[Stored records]
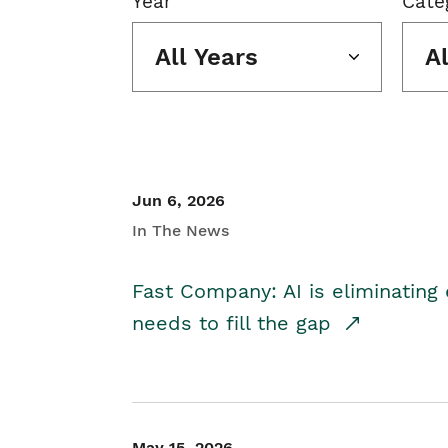
Year
Cate
All Years
A
Jun 6, 2026
In The News
Fast Company: AI is eliminating 
needs to fill the gap
May 15, 2026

[Assigned task]
Your answer should be every entry repeated exactly, minus the pictures.

[Your response]
Year
Cate
All Years
A
Jun 6, 2026
In The News
Fast Company: AI is eliminating 
needs to fill the gap
May 15, 2026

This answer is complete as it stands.